Infectious Diseases and Therapy ( IF 5.4 ) Pub Date : 2021-08-13 , DOI: 10.1007/s40121-021-00518-3
Yuqing Cui 1 , Yali Sun 1 , Junyi Sun 1 , Huoyan Liang 1 , Xianfei Ding 1 , Xueyi Sun 1 , Dong Wang 1 , Tongwen Sun 1
Affiliation  

INTRODUCTION We conducted a comprehensive literature review to synthesize evidence for the relationship between corticosteroid use and mortality in patients with COVID-19. METHODS The PUBMED, EMBASE, and Cochrane Library were searched from inception to March 13, 2021. We searched and analyzed randomized controlled trials (RCTs) and observational studies (OSs) that examined corticosteroid use in patients with COVID-19. The primary outcome was in-hospital mortality, while the secondary outcome was the need for mechanical ventilation (MV) and serious adverse events.

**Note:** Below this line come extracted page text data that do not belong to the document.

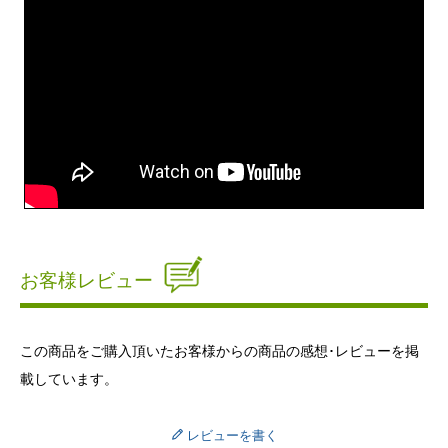
お客様レビュー
この商品をご購入頂いたお客様からの商品の感想･レビューを掲
載しています。
レビューを書く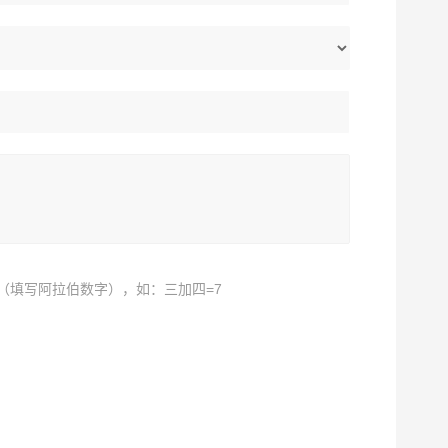
（填写阿拉伯数字），如：三加四=7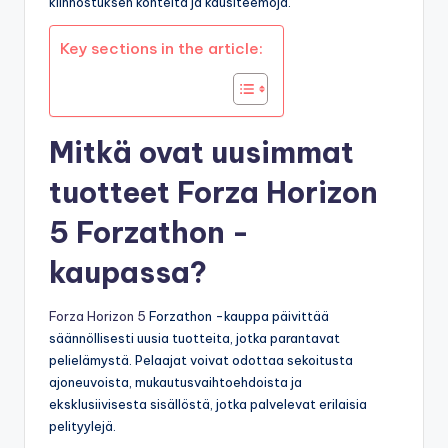
kiinnostuksen kohteita ja kausiteemoja.
Key sections in the article:
Mitkä ovat uusimmat
tuotteet Forza Horizon
5 Forzathon -
kaupassa?
Forza Horizon 5
Forzathon -kauppa päivittää
säännöllisesti uusia tuotteita, jotka parantavat
pelielämystä. Pelaajat voivat odottaa sekoitusta
ajoneuvoista, mukautusvaihtoehdoista ja
eksklusiivisesta sisällöstä, jotka palvelevat erilaisia
pelityylejä.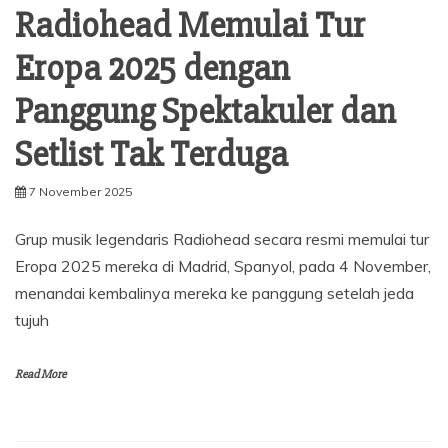
Radiohead Memulai Tur
Eropa 2025 dengan
Panggung Spektakuler dan
Setlist Tak Terduga
7 November 2025
Grup musik legendaris Radiohead secara resmi memulai tur
Eropa 2025 mereka di Madrid, Spanyol, pada 4 November,
menandai kembalinya mereka ke panggung setelah jeda
tujuh
Read More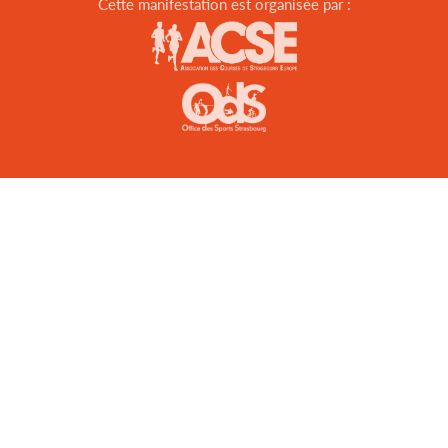
Cette manifestation est organisée par :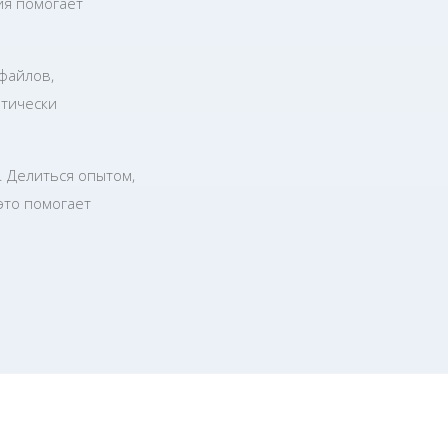
ия помогает
файлов,
атически
. Делиться опытом,
это помогает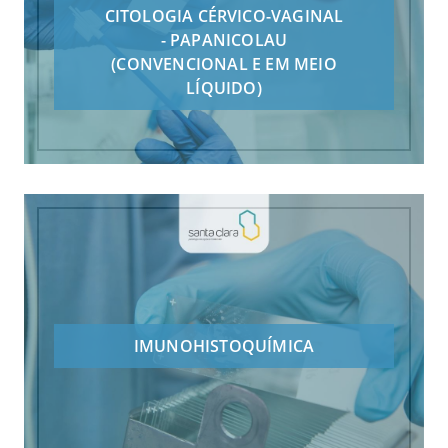
CITOLOGIA CÉRVICO-VAGINAL
- PAPANICOLAU
(CONVENCIONAL E EM MEIO
LÍQUIDO)
IMUNOHISTOQUÍMICA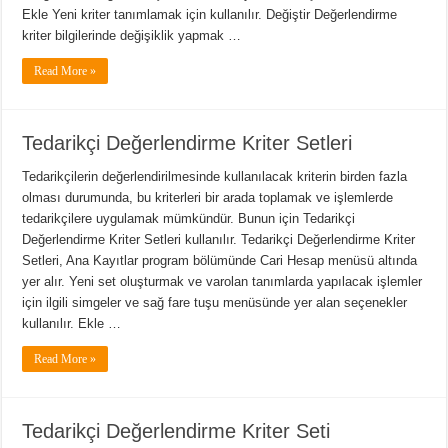
Ekle Yeni kriter tanımlamak için kullanılır. Değiştir Değerlendirme
kriter bilgilerinde değişiklik yapmak …
Read More »
Tedarikçi Değerlendirme Kriter Setleri
Tedarikçilerin değerlendirilmesinde kullanılacak kriterin birden fazla
olması durumunda, bu kriterleri bir arada toplamak ve işlemlerde
tedarikçilere uygulamak mümkündür. Bunun için Tedarikçi
Değerlendirme Kriter Setleri kullanılır. Tedarikçi Değerlendirme Kriter
Setleri, Ana Kayıtlar program bölümünde Cari Hesap menüsü altında
yer alır. Yeni set oluşturmak ve varolan tanımlarda yapılacak işlemler
için ilgili simgeler ve sağ fare tuşu menüsünde yer alan seçenekler
kullanılır. Ekle …
Read More »
Tedarikçi Değerlendirme Kriter Seti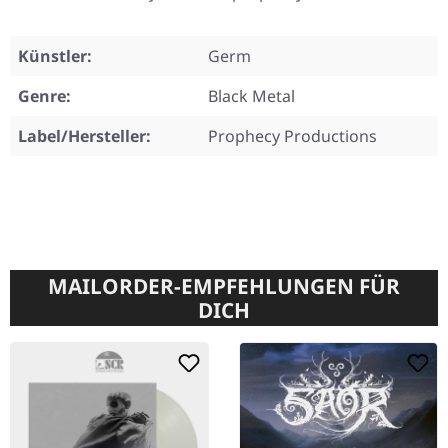
Künstler:
Germ
Genre:
Black Metal
Label/Hersteller:
Prophecy Productions
MAILORDER-EMPFEHLUNGEN FÜR
DICH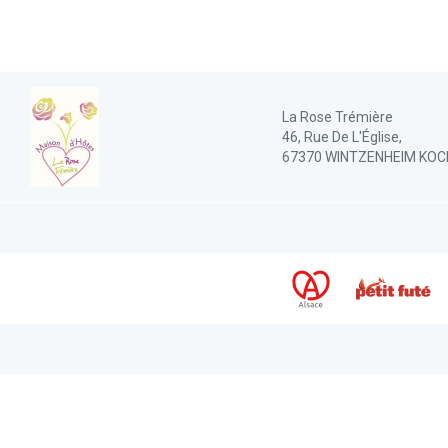
La Rose Trémière
46, Rue De L'Église,
67370 WINTZENHEIM KOC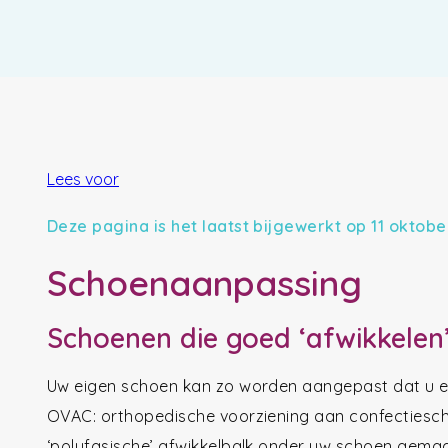
Lees voor
Deze pagina is het laatst bijgewerkt op 11 oktobe
Schoenaanpassing
Schoenen die goed ‘afwikkelen
Uw eigen schoen kan zo worden aangepast dat u er
OVAC: orthopedische voorziening aan confectiesc
‘polyfasische’ afwikkelbalk onder uw schoen gemaa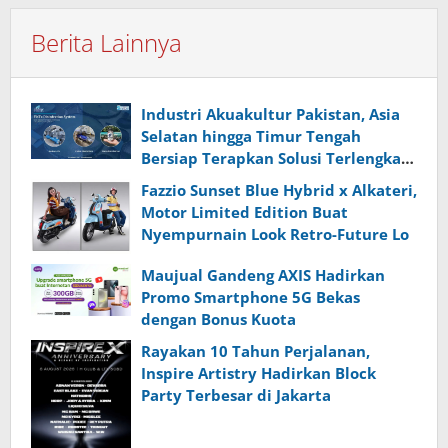
Berita Lainnya
Industri Akuakultur Pakistan, Asia
Selatan hingga Timur Tengah
Bersiap Terapkan Solusi Terlengkap
dari Indonesia
Fazzio Sunset Blue Hybrid x Alkateri,
Motor Limited Edition Buat
Nyempurnain Look Retro-Future Lo
Maujual Gandeng AXIS Hadirkan
Promo Smartphone 5G Bekas
dengan Bonus Kuota
Rayakan 10 Tahun Perjalanan,
Inspire Artistry Hadirkan Block
Party Terbesar di Jakarta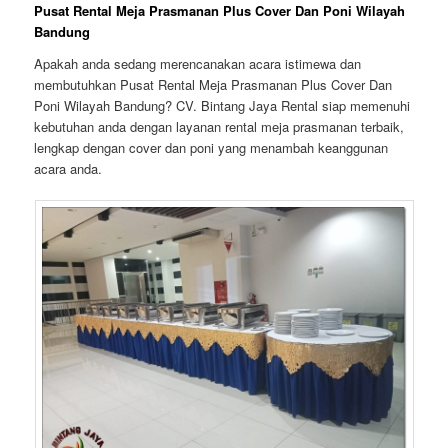
Pusat Rental Meja Prasmanan Plus Cover Dan Poni Wilayah
Bandung
Apakah anda sedang merencanakan acara istimewa dan
membutuhkan Pusat Rental Meja Prasmanan Plus Cover Dan
Poni Wilayah Bandung? CV. Bintang Jaya Rental siap memenuhi
kebutuhan anda dengan layanan rental meja prasmanan terbaik,
lengkap dengan cover dan poni yang menambah keanggunan
acara anda.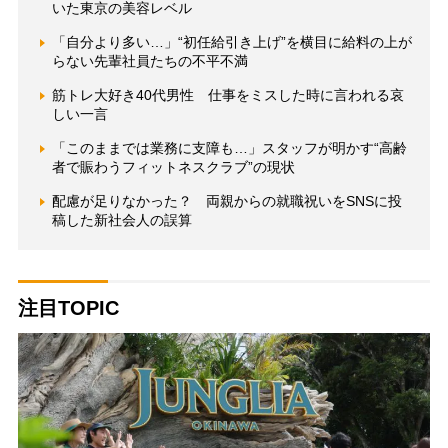
いた東京の美容レベル
「自分より多い…」“初任給引き上げ”を横目に給料の上が
らない先輩社員たちの不平不満
筋トレ大好き40代男性 仕事をミスした時に言われる哀
しい一言
「このままでは業務に支障も…」スタッフが明かす“高齢
者で賑わうフィットネスクラブ”の現状
配慮が足りなかった？ 両親からの就職祝いをSNSに投
稿した新社会人の誤算
注目TOPIC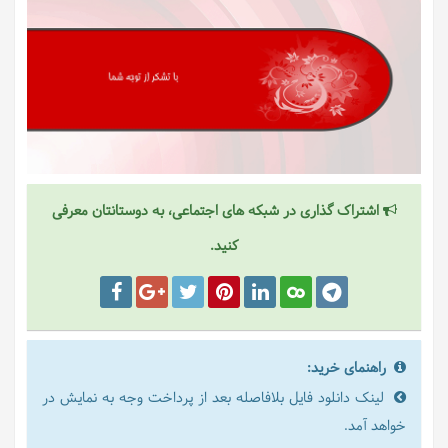
اشتراک گذاری در شبکه های اجتماعی، به دوستانتان معرفی
کنید.
راهنمای خرید:
لینک دانلود فایل بلافاصله بعد از پرداخت وجه به نمایش در
خواهد آمد.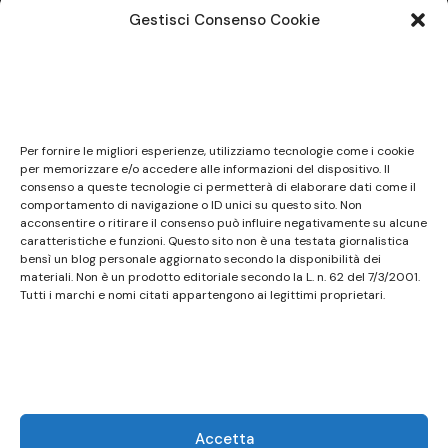
articoli
Gestisci Consenso Cookie
Note legali
Questo sito non costituisce testata giornalistica e
Per fornire le migliori esperienze, utilizziamo tecnologie come i cookie
non ha carattere periodico essendo aggiornato
per memorizzare e/o accedere alle informazioni del dispositivo. Il
consenso a queste tecnologie ci permetterà di elaborare dati come il
secondo la disponibilità e la reperibilità dei materiali.
comportamento di navigazione o ID unici su questo sito. Non
Pertanto non può essere considerato in alcun modo
acconsentire o ritirare il consenso può influire negativamente su alcune
un prodotto editoriale ai sensi della L. n. 62 del
caratteristiche e funzioni. Questo sito non è una testata giornalistica
bensì un blog personale aggiornato secondo la disponibilità dei
7/3/2001. Tutti i marchi riportati appartengono ai
materiali. Non è un prodotto editoriale secondo la L. n. 62 del 7/3/2001.
legittimi proprietari; marchi di terzi, nomi di prodotti,
Tutti i marchi e nomi citati appartengono ai legittimi proprietari.
nomi commerciali, nomi corporativi e società citati
possono essere marchi di proprietà dei rispettivi
titolari o marchi registrati d’altre società e sono stati
utilizzati a puro scopo esplicativo ed a beneficio del
possessore, senza alcun fine di violazione dei diritti di
Accetta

RESULTS A total of 11 RCTs and 44 OSs involving 7893 and 41,164 patients with COVID-19 were included in the study. Corticosteroid use was associated with lower COVID-19 mortality in RCTs, but was not statistically significant (OR 0.91, 95% CI 0.77-1.07; I2 = 63.4%). The subgroup analysis of pulse dose corticosteroid showed survival benefit statistically (OR 0.29, 95% CI 0.15-0.56). Moreover, the corticosteroid use may reduce the need for MV (OR 0.67, 95% CI 0.51-0.90; I2 = 7.5%) with no significant increase in serious adverse reactions (OR 0.84, 95% CI 0.30-2.37; I2 = 33.3%). In addition, the included OSs showed that the pulse dose (OR 0.66, 95% CI 0.45-0.95; I2 = 30.8%) might lower the mortality in patients with COVID-19. The pulse dose of methylprednisolone (OR 0.60, 95% CI 0.45-0.80; I2 = 0%) had a beneficial effect on survival. It was especially significant when the duration of pulse methylprednisolone use was less than 7 days (OR 0.59, 95% CI 0.43-0.80; I2 = 0%). CONCLUSIONS This meta-analysis indicated that corticosteroid use might cause a slight reduction in COVID-19 mortality. However, it could significantly reduce the MV requirement in patients with COVID-19 and restrict serious adverse events. Additionally, the pulse dose of methylprednisolone for less than 7 days may be a good treatment choice for patients with COVID-19.

中文翻译:

皮质类固醇在 2019 年冠状病毒病 (COVID-19) 中使用的有效性和安全性:系统评价和荟萃分析。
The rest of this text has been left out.